DIRECTIONS: Omitting all images, output the entries that follow exactly as written.

Saved entries:

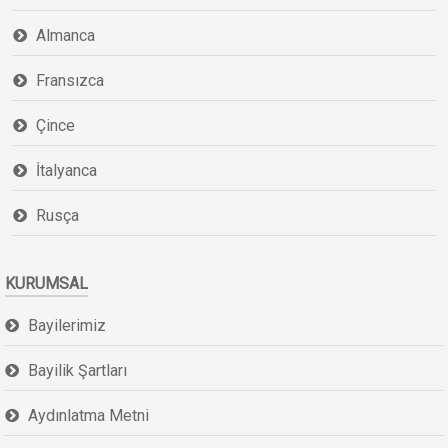
Almanca
Fransızca
Çince
İtalyanca
Rusça
KURUMSAL
Bayilerimiz
Bayilik Şartları
Aydınlatma Metni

OUTPUT OF THE TASK:
Almanca
Fransızca
Çince
İtalyanca
Rusça
KURUMSAL
Bayilerimiz
Bayilik Şartları
Aydınlatma Metni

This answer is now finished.